Prompt ->
What you return must match the records word for word, except that images are dropped.

Data for analysis ->
<<<<
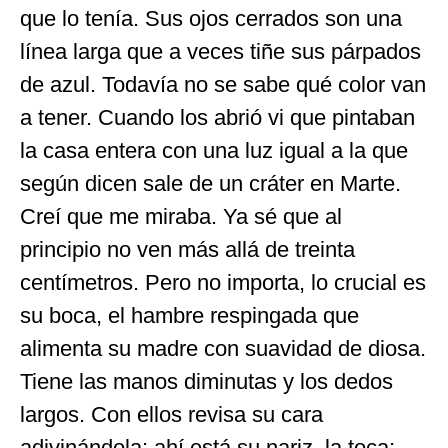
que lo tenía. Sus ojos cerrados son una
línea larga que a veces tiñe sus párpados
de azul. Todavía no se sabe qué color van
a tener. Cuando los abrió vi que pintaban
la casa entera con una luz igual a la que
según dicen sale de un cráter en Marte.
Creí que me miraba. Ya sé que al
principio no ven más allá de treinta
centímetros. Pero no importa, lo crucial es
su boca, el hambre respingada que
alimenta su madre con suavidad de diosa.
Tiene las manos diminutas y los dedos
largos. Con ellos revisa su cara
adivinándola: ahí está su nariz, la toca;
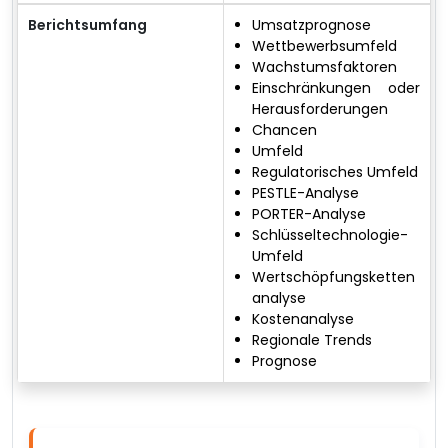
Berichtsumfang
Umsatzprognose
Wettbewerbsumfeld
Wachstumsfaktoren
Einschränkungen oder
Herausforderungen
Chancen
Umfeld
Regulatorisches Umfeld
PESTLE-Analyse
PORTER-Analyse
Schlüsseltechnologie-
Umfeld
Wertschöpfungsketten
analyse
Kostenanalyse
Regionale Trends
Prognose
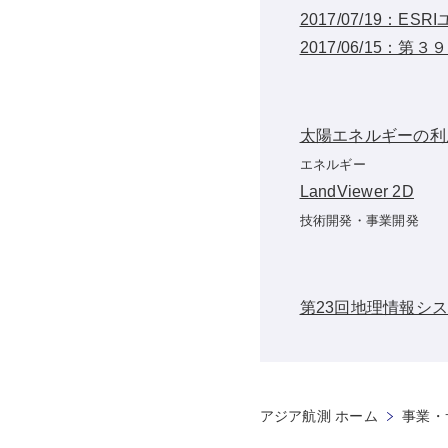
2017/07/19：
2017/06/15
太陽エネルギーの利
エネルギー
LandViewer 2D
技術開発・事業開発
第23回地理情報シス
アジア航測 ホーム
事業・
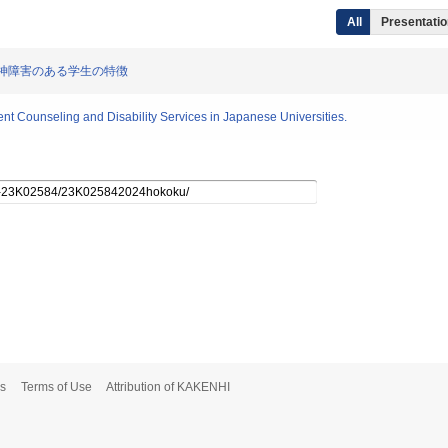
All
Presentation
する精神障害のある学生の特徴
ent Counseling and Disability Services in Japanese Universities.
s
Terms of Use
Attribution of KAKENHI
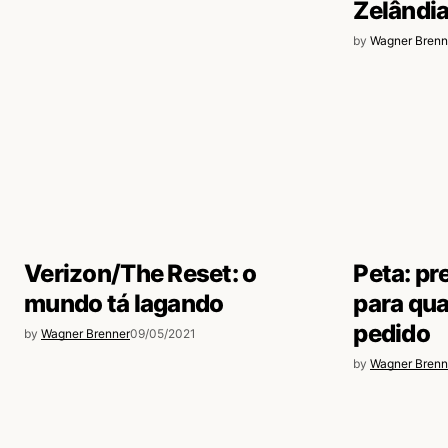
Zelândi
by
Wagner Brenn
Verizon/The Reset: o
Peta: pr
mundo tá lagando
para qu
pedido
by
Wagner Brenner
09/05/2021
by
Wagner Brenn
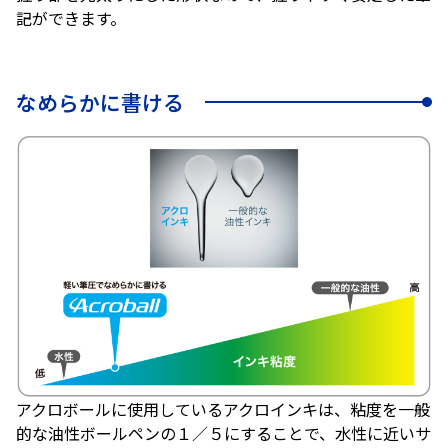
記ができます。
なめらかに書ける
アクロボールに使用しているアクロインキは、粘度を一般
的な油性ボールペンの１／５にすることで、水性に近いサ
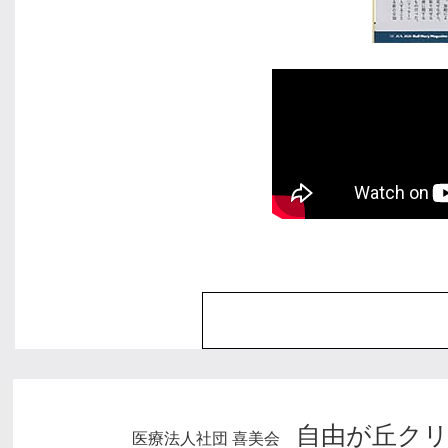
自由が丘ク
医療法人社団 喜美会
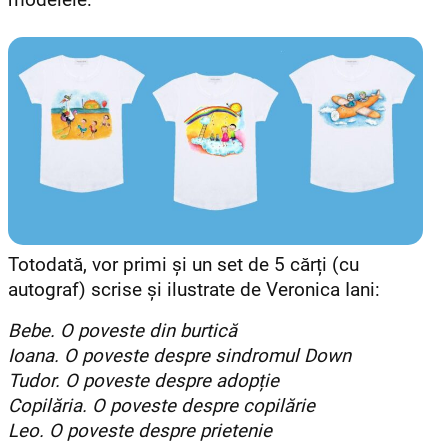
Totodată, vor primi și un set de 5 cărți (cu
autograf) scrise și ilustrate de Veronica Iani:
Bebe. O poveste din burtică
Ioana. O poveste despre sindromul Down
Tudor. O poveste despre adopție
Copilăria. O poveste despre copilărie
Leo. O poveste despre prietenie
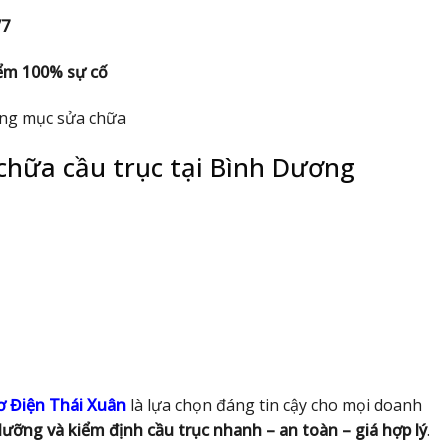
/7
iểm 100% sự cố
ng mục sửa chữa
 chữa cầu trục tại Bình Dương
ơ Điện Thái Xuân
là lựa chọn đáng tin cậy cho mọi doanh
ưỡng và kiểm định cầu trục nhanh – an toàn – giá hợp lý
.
>>>>
Expected output ->
que lo tenía. Sus ojos cerrados son una
línea larga que a veces tiñe sus párpados
de azul. Todavía no se sabe qué color van
a tener. Cuando los abrió vi que pintaban
la casa entera con una luz igual a la que
según dicen sale de un cráter en Marte.
Creí que me miraba. Ya sé que al
principio no ven más allá de treinta
centímetros. Pero no importa, lo crucial es
su boca, el hambre respingada que
alimenta su madre con suavidad de diosa.
Tiene las manos diminutas y los dedos
largos. Con ellos revisa su cara
adivinándola: ahí está su nariz, la toca;
Berichtsumfang
Umsatzprognose
Wettbewerbsumfeld
Wachstumsfaktoren
Einschränkungen oder
Herausforderungen
Chancen
Umfeld
Regulatorisches Umfeld
PESTLE-Analyse
PORTER-Analyse
Schlüsseltechnologie-
Umfeld
Wertschöpfungsketten
analyse
Kostenanalyse
Regionale Trends
Prognose
2017/07/19：
2017/06/15
太陽エネルギーの利
エネルギー
LandViewer 2D
技術開発・事業開発
第23回地理情報シス
アジア航測 ホーム
事業・
All
Presentation
する精神障害のある学生の特徴
ent Counseling and Disability Services in Japanese Universities.
s
Terms of Use
Attribution of KAKENHI
Zelândi
by
Wagner Brenn
Verizon/The Reset: o
Peta: pr
mundo tá lagando
para qu
pedido
by
Wagner Brenner
09/05/2021
by
Wagner Brenn
記ができます。
なめらかに書ける
アクロボールに使用しているアクロインキは、粘度を一般
的な油性ボールペンの１／５にすることで、水性に近いサ
自由が丘ク
医療法人社団 喜美会
Totodată, vor primi și un set de 5 cărți (cu
autograf) scrise și ilustrate de Veronica Iani:
Bebe. O poveste din burtică
Ioana. O poveste despre sindromul Down
Tudor. O poveste despre adopție
Copilăria. O poveste despre copilărie
Leo. O poveste despre prietenie
/7
iểm 100% sự cố
ng mục sửa chữa
 chữa cầu trục tại Bình Dương
ơ Điện Thái Xuân
là lựa chọn đáng tin cậy cho mọi doanh
ưỡng và kiểm định cầu trục nhanh – an toàn – giá hợp lý
.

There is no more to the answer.